» Problem details
In the listing below, a line holding "Guggleton Farm Arts, aka" and a line holding "wellbeing and abilities of all involved." mark the range. Retype both exactly, with all lines between them.
━━ Data for this exercise ━━
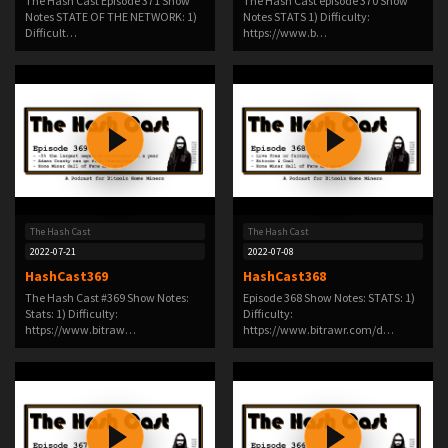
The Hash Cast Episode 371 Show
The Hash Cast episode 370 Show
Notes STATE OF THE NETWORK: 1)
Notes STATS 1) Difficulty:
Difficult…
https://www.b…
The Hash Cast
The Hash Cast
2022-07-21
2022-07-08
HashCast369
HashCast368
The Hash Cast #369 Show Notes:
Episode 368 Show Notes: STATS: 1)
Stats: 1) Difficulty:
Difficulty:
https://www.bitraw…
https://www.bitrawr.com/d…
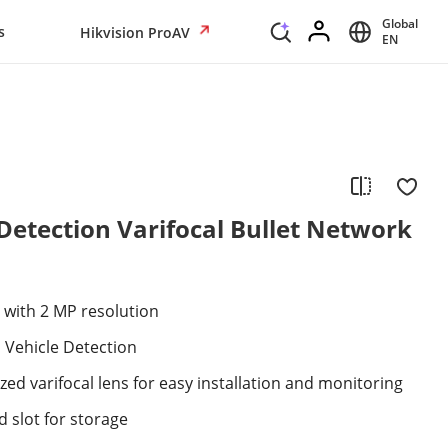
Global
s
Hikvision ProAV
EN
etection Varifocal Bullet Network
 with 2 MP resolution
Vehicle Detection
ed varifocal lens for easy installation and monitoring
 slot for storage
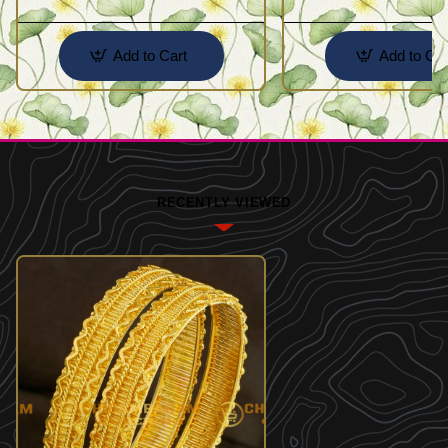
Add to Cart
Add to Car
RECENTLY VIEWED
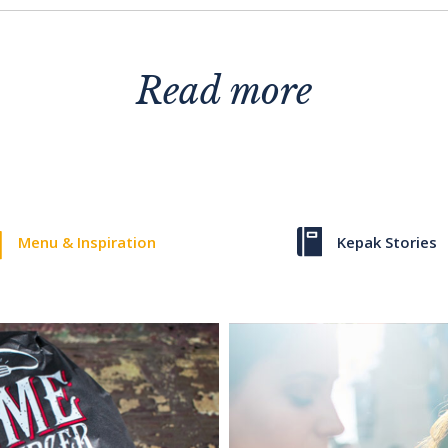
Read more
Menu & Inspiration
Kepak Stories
━━━
━━ Data for this exercise ━━
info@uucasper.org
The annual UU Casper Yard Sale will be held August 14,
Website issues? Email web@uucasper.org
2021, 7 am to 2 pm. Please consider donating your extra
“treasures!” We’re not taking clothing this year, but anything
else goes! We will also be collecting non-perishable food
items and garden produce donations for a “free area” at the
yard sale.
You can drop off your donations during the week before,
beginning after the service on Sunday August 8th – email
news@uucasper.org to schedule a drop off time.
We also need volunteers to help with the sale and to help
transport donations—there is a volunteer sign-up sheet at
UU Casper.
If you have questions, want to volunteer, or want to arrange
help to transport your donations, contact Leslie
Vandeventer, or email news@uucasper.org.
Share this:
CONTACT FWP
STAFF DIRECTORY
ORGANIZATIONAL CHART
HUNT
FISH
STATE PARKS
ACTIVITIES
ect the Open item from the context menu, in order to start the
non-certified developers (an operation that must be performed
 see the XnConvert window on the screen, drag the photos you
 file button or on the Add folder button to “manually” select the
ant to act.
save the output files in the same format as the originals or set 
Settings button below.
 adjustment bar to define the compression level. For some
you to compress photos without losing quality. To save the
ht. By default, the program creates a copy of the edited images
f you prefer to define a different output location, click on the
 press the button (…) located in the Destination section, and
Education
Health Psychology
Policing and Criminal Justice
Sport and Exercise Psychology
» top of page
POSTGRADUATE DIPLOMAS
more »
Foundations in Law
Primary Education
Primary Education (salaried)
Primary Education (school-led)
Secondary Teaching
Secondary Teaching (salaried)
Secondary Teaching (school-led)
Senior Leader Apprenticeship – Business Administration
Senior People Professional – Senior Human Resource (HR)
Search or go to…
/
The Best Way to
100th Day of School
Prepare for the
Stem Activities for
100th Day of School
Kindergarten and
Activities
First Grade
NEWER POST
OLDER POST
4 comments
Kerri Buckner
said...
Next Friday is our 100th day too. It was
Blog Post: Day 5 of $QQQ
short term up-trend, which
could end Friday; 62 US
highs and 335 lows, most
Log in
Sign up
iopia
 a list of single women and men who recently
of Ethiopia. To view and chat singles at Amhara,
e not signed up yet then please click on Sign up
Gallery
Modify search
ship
━━━
━━ Data for this exercise ━━
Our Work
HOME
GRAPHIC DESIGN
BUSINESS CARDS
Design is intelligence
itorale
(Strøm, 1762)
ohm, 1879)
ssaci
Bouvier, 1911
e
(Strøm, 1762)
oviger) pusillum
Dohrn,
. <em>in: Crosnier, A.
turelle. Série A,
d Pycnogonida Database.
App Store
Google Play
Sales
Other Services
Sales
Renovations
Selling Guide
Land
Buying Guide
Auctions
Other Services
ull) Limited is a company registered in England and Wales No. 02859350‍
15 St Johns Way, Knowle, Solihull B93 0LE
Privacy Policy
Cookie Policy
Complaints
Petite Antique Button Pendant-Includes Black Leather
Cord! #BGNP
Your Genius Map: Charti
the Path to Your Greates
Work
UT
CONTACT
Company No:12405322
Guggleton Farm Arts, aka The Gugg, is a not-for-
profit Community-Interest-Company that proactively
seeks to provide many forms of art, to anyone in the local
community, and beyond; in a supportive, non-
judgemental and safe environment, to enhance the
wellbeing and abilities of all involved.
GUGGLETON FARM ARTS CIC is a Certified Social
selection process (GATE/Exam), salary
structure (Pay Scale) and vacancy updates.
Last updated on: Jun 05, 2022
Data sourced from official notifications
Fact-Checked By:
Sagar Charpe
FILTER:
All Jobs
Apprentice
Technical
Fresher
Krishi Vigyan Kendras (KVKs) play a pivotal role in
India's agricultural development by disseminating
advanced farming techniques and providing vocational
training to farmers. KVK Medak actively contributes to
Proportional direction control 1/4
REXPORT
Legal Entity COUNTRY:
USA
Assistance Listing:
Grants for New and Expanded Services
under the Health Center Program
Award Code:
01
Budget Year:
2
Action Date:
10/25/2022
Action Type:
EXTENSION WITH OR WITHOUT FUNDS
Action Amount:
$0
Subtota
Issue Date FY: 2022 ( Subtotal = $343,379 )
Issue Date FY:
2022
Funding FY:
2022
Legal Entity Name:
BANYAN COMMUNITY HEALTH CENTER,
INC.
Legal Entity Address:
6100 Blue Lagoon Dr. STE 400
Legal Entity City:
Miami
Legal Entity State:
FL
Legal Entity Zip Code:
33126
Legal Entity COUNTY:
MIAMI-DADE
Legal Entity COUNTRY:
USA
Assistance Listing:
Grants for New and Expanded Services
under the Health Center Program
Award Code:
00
━━━
» Problem solution
Guggleton Farm Arts, aka The Gugg, is a not-for-
profit Community-Interest-Company that proactively
seeks to provide many forms of art, to anyone in the local
community, and beyond; in a supportive, non-
judgemental and safe environment, to enhance the
wellbeing and abilities of all involved.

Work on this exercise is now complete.